Right, but it is not the nationalists in the UK that passed the Online Safety Act discussed in the OP.
> The US should start a refugee program for UK citizens who understand what freedom actually means and want to live in a free country again.
I ask this in all seriousness: have you been paying attention to what's happening recently in the US?
The frying pan is uncomfortable and everything but the fire is failing to tempt me.
It wouldn't be the first time: when the Parliamentarians gained control over England in the English Civil War, large number of Cavaliers fled to the American colonies.
Many in the UK find the US quite a frightening place right now. We will also welcome US refugees into the UK! Don't want to create a refugee-deficit after all ;)
> The UK is an increasingly authoritarian nightmare. The US should start a refugee program for UK
Hilarious, you literally have a president shutting down free speech by getting a talkshow taken off the air so that the owning media company can pass its merger regulations; he’s also threatening to sue or actually suing other media organisations, universities, newspapers,... And on top of all that has built a private militia to grab people off the street and deport them.

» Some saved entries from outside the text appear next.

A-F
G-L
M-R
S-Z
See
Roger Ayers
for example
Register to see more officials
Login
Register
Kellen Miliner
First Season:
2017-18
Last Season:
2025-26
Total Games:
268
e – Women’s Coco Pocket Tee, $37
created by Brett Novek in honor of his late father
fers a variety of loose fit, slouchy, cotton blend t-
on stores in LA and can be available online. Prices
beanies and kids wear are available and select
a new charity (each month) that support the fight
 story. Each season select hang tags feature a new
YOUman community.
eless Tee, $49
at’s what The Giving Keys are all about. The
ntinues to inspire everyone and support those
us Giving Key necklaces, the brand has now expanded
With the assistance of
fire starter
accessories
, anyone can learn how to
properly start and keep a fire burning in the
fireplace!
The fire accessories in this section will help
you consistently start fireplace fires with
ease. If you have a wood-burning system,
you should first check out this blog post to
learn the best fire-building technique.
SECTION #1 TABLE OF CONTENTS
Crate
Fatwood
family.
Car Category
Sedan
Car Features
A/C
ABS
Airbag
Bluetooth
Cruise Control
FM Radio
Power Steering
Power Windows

All while major corporations have so much money and control over the government and its representatives that individuals have little to no say in how things are done.

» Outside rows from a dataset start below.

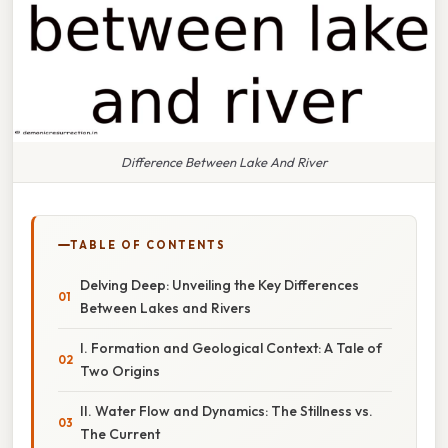
Difference Between Lake And River
TABLE OF CONTENTS
Delving Deep: Unveiling the Key Differences
Between Lakes and Rivers
I. Formation and Geological Context: A Tale of
Two Origins
II. Water Flow and Dynamics: The Stillness vs.
The Current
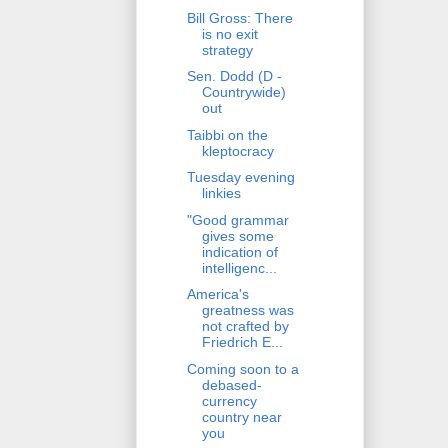
Bill Gross: There
is no exit
strategy
Sen. Dodd (D -
Countrywide)
out
Taibbi on the
kleptocracy
Tuesday evening
linkies
"Good grammar
gives some
indication of
intelligenc...
America's
greatness was
not crafted by
Friedrich E...
Coming soon to a
debased-
currency
country near
you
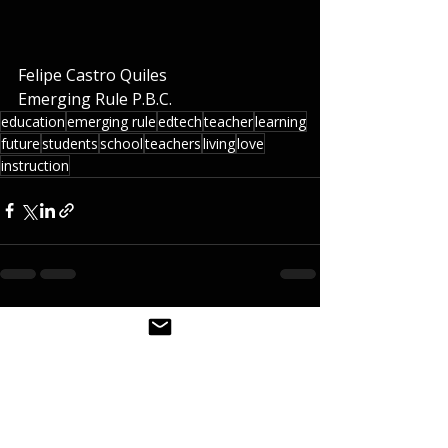
Felipe Castro Quiles
Emerging Rule P.B.C.   
education
emerging rule
edtech
teacher
learning
future
students
school
teachers
living
love
instruction
Recent Posts
See All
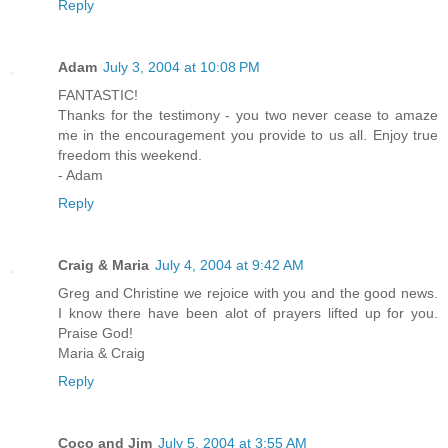
Reply
Adam
July 3, 2004 at 10:08 PM
FANTASTIC!
Thanks for the testimony - you two never cease to amaze
me in the encouragement you provide to us all. Enjoy true
freedom this weekend.
- Adam
Reply
Craig & Maria
July 4, 2004 at 9:42 AM
Greg and Christine we rejoice with you and the good news.
I know there have been alot of prayers lifted up for you.
Praise God!
Maria & Craig
Reply
Coco and Jim
July 5, 2004 at 3:55 AM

And let’s not even start on the electoral system that encourages only the issues of a few states to ever be ‘heard’.
The whole country is indoctrinated to pledge allegiance to the flag and is taught that the constitution is of equivalent standing as the stone tablets brought down from Mount Sinai, leaving you all more vulnerable in a world where anybody can say anything and have it broadcast to billions of people at once. Or, you know, to being shot. You're indoctrinated to believe that the founding fathers were infallible geniuses, when they were just men, with opinions.
Often in these discussions we get quotes like:
"Those who would give up essential liberty, to purchase a little temporary safety, deserve neither liberty nor safety."
That was said by a man, a regular man. He said a thing. It is entirely devoid of nuance, but you will all recite like it's the word of god. It's a form of self-oppression in its own right.
The vast majority of so-called oppressive laws introduced in the UK were well meaning, not done for power (like with your current president). The anti-hate speech laws were brought about because preachers were openly indoctrinating people who went on to commit atrocities like 7/7. I have never fallen fowl of those laws because I don't preach hate and foment violence. But to Ben Franklin that's the thin end of the wedge.
This latest law is for sure misguided, but it came from a desire to reduce online harm for children -- more opposition was needed when it was going through parliament. I get it, they messed up, it's bad law, but we also have a parliamentary system that functions, so it will almost certainly be refined over time.
The goals are right, the implementation is wrong, but that doesn't mean the UK is falling into authoritarianism. We're not trying to overturn elections, or you know, stop them altogether.
The idea that the US is some paragon of freedom and liberty is utter, utter nonsense. It’s more fucked than the UK will ever be.
WALLOFTEXT notwithstanding, doing bad things for good reasons is not in and of itself any better than doing bad things for bad reasons.
Yeah, it objectively is better. Because if the government is trying to do good things and they mess up in the process, then good people can change it. But if the people are bad, then they're gonna do bad regardless. One is a functioning democracy, one is sliding into authoritarianism.
You wrote: "The UK is an increasingly authoritarian nightmare." - it just isn't. For those of us who live here, nothing is really different. Not being able to access porn without a VPN is not the definition of "authoritarian nightmare".
The UK, for sure, has its problems. Some related to our democracy. But it isn't on the precipice of losing its democracy altogether (like the US).